- About this task -
Give every line of the records exactly, please, from the first up to and including the one containing "Task: Click on the Wellness".

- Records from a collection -
******************************
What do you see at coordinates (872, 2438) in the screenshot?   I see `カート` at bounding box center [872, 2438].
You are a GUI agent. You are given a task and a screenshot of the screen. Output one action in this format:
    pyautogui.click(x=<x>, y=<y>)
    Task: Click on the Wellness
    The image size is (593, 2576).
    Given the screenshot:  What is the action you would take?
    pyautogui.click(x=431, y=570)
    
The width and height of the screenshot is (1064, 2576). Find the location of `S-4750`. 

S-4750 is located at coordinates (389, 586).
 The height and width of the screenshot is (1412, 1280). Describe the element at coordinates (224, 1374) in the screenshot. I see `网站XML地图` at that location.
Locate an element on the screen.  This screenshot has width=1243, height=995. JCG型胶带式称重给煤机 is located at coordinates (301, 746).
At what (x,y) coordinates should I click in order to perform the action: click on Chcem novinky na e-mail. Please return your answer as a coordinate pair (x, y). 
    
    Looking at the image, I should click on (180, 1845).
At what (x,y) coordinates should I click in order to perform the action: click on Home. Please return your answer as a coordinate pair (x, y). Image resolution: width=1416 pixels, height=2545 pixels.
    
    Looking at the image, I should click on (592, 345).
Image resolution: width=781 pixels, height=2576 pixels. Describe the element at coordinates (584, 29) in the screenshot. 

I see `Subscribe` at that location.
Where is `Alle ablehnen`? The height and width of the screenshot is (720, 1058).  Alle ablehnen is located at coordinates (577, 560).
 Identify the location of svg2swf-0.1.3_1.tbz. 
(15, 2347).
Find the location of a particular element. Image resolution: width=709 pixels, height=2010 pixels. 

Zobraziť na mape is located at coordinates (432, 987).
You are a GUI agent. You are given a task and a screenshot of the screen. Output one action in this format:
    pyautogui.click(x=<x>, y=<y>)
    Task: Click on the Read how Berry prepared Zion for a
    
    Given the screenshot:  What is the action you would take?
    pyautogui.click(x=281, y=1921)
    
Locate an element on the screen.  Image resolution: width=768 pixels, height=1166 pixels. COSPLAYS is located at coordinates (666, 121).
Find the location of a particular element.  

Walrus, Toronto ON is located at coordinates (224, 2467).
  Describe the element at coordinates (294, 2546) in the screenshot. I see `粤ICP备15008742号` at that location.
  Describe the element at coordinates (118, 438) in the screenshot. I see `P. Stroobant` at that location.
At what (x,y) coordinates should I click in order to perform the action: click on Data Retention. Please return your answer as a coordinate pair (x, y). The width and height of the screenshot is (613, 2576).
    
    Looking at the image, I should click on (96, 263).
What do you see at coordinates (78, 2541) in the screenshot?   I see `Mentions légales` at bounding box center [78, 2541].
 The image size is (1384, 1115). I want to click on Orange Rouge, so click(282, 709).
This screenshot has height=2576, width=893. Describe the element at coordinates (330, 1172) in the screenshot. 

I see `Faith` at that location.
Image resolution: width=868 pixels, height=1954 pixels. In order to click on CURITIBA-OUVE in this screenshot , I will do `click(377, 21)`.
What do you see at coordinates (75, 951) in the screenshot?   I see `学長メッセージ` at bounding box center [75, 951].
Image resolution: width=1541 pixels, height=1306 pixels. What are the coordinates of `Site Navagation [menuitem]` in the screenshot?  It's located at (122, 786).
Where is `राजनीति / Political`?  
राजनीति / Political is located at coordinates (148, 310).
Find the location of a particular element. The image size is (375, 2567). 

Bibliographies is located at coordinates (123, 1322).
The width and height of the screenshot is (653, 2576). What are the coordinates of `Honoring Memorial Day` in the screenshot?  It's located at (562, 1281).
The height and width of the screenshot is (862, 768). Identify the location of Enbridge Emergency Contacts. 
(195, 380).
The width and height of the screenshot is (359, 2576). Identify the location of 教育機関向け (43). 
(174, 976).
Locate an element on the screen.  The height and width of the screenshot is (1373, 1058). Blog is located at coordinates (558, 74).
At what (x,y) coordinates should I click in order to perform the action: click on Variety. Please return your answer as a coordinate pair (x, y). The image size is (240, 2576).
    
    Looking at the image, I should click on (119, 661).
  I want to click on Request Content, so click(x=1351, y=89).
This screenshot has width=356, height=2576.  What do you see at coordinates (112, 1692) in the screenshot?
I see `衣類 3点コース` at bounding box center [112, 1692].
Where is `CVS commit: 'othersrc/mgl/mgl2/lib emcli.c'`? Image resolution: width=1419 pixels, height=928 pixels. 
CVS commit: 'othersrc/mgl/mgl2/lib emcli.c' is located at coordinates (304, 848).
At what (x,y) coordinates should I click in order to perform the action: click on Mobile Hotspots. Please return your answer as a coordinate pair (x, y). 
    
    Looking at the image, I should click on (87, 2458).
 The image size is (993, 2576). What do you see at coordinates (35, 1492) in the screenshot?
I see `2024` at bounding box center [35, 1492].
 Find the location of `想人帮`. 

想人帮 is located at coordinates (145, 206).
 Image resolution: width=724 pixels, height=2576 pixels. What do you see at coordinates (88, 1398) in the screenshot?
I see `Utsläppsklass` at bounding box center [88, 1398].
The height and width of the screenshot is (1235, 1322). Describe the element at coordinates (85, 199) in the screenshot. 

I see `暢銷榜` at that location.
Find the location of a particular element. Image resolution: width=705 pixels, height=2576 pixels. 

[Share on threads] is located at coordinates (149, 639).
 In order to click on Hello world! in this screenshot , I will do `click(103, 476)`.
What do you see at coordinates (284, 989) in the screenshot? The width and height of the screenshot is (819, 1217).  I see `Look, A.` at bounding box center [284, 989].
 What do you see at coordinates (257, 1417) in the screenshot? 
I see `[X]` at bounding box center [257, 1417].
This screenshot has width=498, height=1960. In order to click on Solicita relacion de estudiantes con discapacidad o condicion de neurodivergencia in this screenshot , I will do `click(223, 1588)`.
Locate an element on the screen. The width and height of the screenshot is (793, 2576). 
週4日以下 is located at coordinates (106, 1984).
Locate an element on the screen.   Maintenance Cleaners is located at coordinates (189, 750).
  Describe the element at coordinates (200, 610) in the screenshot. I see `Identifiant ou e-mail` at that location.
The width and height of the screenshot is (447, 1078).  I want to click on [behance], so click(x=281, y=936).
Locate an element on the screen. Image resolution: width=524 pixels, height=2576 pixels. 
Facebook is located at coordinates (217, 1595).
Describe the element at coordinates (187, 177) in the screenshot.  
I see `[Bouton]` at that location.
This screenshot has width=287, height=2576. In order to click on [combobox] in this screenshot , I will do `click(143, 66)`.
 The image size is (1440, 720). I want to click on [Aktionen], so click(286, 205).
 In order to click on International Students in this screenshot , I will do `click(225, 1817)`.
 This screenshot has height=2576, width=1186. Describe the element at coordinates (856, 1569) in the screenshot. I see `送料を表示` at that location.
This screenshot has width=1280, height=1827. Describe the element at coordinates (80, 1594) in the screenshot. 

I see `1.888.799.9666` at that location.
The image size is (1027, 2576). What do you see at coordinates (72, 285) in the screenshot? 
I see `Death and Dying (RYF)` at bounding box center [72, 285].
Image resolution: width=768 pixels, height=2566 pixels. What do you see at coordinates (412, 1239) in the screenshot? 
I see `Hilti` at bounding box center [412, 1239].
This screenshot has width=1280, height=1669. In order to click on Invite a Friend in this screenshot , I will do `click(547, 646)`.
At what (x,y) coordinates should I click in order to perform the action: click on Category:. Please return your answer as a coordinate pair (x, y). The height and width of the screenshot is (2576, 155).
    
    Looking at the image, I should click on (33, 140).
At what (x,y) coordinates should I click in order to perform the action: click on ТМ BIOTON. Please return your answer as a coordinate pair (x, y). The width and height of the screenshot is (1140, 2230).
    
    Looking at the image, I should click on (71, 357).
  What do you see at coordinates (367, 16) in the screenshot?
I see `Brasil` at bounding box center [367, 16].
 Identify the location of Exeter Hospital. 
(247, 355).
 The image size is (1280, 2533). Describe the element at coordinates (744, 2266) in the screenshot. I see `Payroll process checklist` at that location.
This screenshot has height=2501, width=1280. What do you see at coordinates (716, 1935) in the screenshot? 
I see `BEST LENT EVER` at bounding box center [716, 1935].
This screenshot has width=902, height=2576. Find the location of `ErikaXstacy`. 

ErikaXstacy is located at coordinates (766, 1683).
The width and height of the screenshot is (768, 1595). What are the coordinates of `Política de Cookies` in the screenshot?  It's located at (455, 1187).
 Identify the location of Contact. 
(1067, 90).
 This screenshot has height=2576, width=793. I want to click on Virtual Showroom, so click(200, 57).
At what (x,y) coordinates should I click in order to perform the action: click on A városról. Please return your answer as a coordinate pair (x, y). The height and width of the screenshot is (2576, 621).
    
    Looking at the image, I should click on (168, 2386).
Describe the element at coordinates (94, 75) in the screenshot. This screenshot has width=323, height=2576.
******************************
- Answer for the task -
What do you see at coordinates (872, 2438) in the screenshot?   I see `カート` at bounding box center [872, 2438].
You are a GUI agent. You are given a task and a screenshot of the screen. Output one action in this format:
    pyautogui.click(x=<x>, y=<y>)
    Task: Click on the Wellness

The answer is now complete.